Taylor Swift wants to make everything in her concerts accessible to everyone. If you have purchased a digital download of her album, you may even request an accessible copy of the purchased track or album lyrics by emailing 

Pink, the American singer-songwriter known for her high-energy performances, also made efforts to ensure her concerts were accessible to fans with disabilities. 

Other accessibility accommodations 

Increasingly common accessibility practices at events and venues for individuals with disabilities include reserved seating options with unobstructed views and easy access to entrances and exits. 

We are also seeing the supply of assistive listening devices to enhance the experience for those with hearing impairments and arranging sign language interpreters to translate lyrics for deaf or hard of hearing attendees. 

Sensory accommodations, like providing noise-cancelling headphones or creating sensory-friendly spaces, cater to individuals with sensory sensitivities, ensuring a comfortable and enjoyable experience. Venue staff are trained to provide assistance and support to patrons with disabilities, further enhancing accessibility. 

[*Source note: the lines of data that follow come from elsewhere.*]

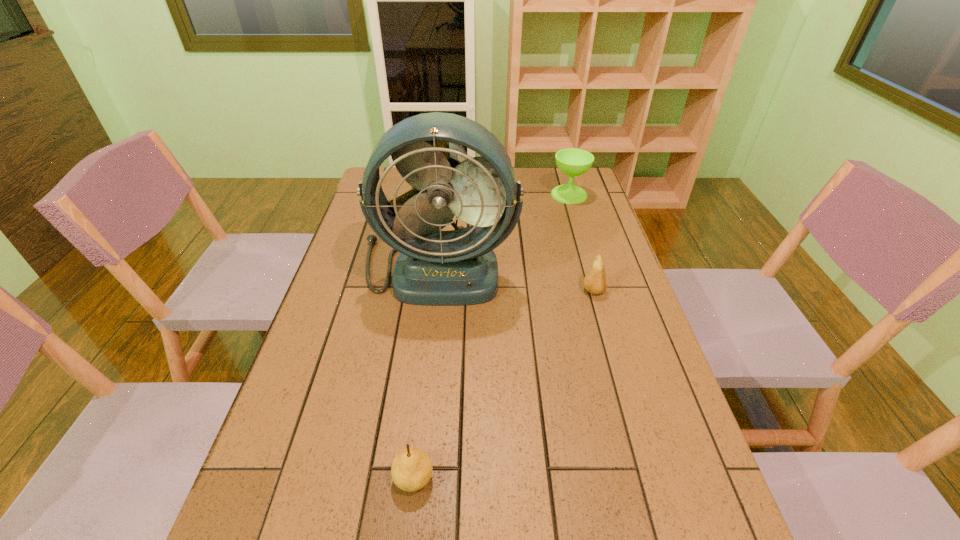 Where is `the tallest object`? The height and width of the screenshot is (540, 960). the tallest object is located at coordinates (458, 267).

Locate an element on the screen. Image resolution: width=960 pixels, height=540 pixels. wineglass is located at coordinates (573, 162).

This screenshot has height=540, width=960. Identify the location of the farthest object. (573, 162).

At what (x,y) coordinates should I click in order to perform the action: click on the farther pear. Please return your answer as a coordinate pair (x, y). Looking at the image, I should click on (595, 281).

The image size is (960, 540). I want to click on the left pear, so click(x=412, y=468).

At what (x,y) coordinates should I click in order to perform the action: click on the nearer pear. Please return your answer as a coordinate pair (x, y). The width and height of the screenshot is (960, 540). Looking at the image, I should click on (412, 468).

Find the location of a particular element. The width and height of the screenshot is (960, 540). free space located in front of the fan to blow air is located at coordinates (419, 447).

Find the location of a particular element. This screenshot has width=960, height=540. free region located 0.270m on the left of the second tallest object is located at coordinates (477, 194).

This screenshot has height=540, width=960. I want to click on free region located 0.200m on the left of the right pear, so click(510, 291).

The image size is (960, 540). I want to click on vacant space positioned on the right of the nearest object, so click(x=513, y=478). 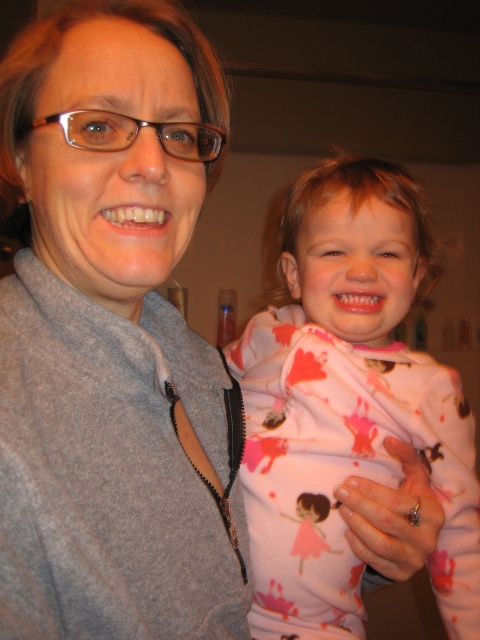 Question: Does gray fleece jacket at left have a smaller size compared to pink fleece pajamas at right?

Choices:
 (A) no
 (B) yes

Answer: (B)

Question: Where is gray fleece jacket at left located in relation to pink fleece pajamas at right in the image?

Choices:
 (A) above
 (B) below

Answer: (A)

Question: Considering the relative positions of gray fleece jacket at left and pink fleece pajamas at right in the image provided, where is gray fleece jacket at left located with respect to pink fleece pajamas at right?

Choices:
 (A) left
 (B) right

Answer: (A) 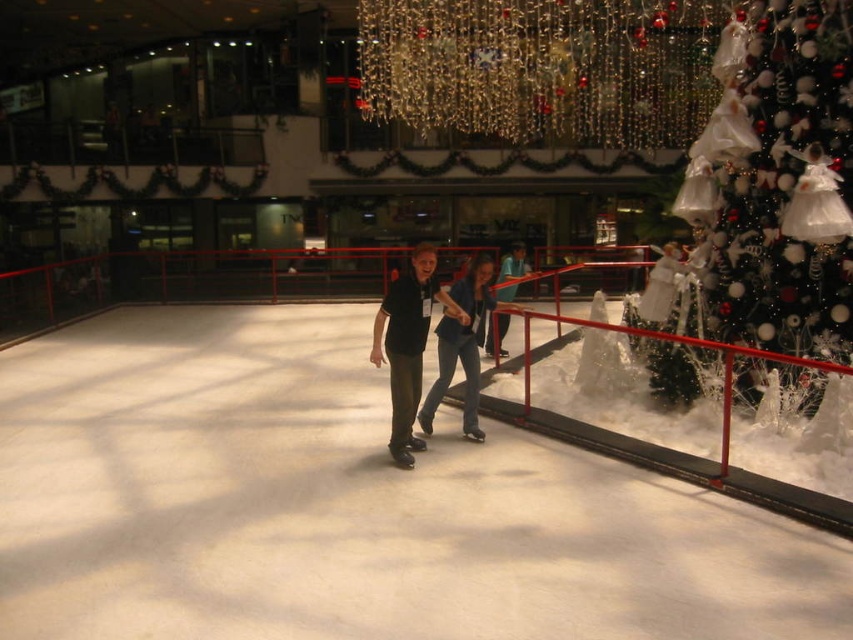 From the picture: You are planning to take a photo of the shiny green tree at right and the denim jacket at center from the left side of the ice rink. Which object will appear closer to the camera in the photo?

The shiny green tree at right will appear closer to the camera in the photo because it is positioned over the denim jacket at center, meaning it is in front of it from the left side perspective.

You are planning to place a small Christmas tree decoration on the white smooth ice at center. According to the coordinates provided, where exactly should you place it?

The white smooth ice at center should have the decoration placed at coordinates point (347,506). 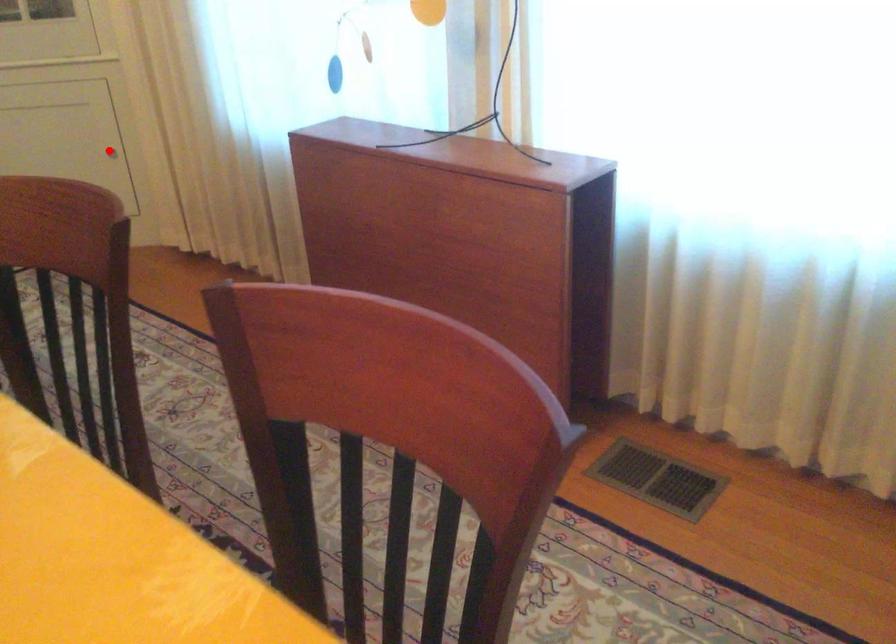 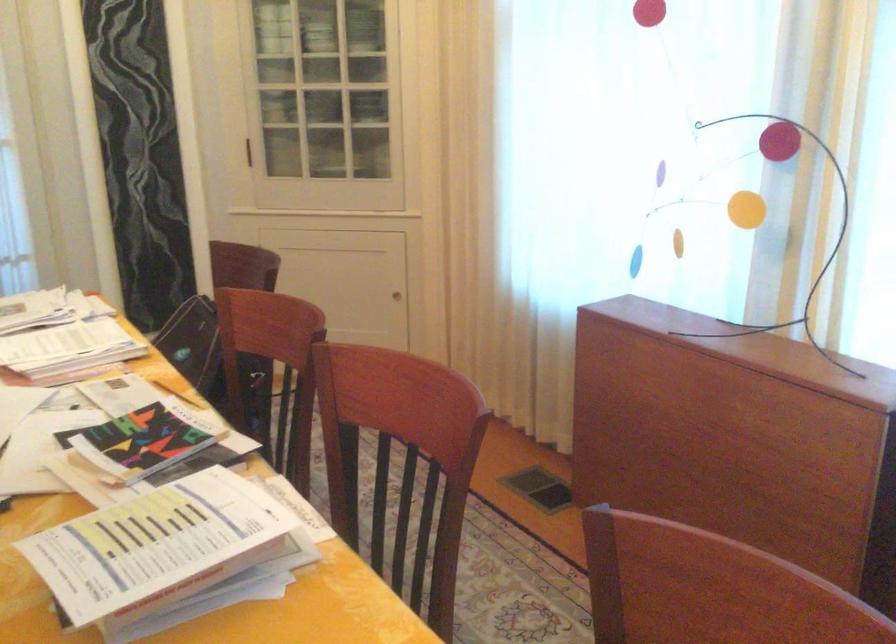 The point at the highlighted location is marked in the first image. Where is the corresponding point in the second image?

(395, 295)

And before concerts, accessible ticketing options, such as online platforms compatible with screen readers, offer convenience and independence in purchasing tickets. While designated accessible parking spaces near venue entrances provide ease of access at events.  

My own experience as a concert goer  

During my recent trip to the WOMAD festival in Adelaide, I experienced how accessibility and inclusivity are being practiced. It was an absolute blast!  

The vibrant atmosphere, fantastic music, and delicious food made it an unforgettable experience. I especially appreciated the "Take a Rest" seating banks strategically placed at the main stages, offering a comfortable spot for those who needed a break or who used mobility aids.  

WOMADelaide’s inclusivity extended to welcoming assistance animals and providing accessible toilet facilities along the sealed cycleway, including fully equipped private change facilities for people with disabilities. I couldn't spot hearing loops or braille signage, but they might have been present.   

The festival's location in a botanical garden presented challenges for chair users due to the uneven terrain. This made it tough for support workers to navigate. Nevertheless, the volunteers were incredibly kind and helpful, always ready to lend a hand or offer advice.  

Overall, WOMADelaide was a fantastic experience, showcasing the beauty of inclusivity amidst the challenges of its unique setting. 

By incorporating accessible tools and practices, music popstars, organisers, festivals and venues can demonstrate their commitment to inclusivity and ensure that all fans can enjoy their music and live experiences.  

More is being done each year and that makes me confident that accessibility will eventually be commonplace everywhere. Hope it is one day soon.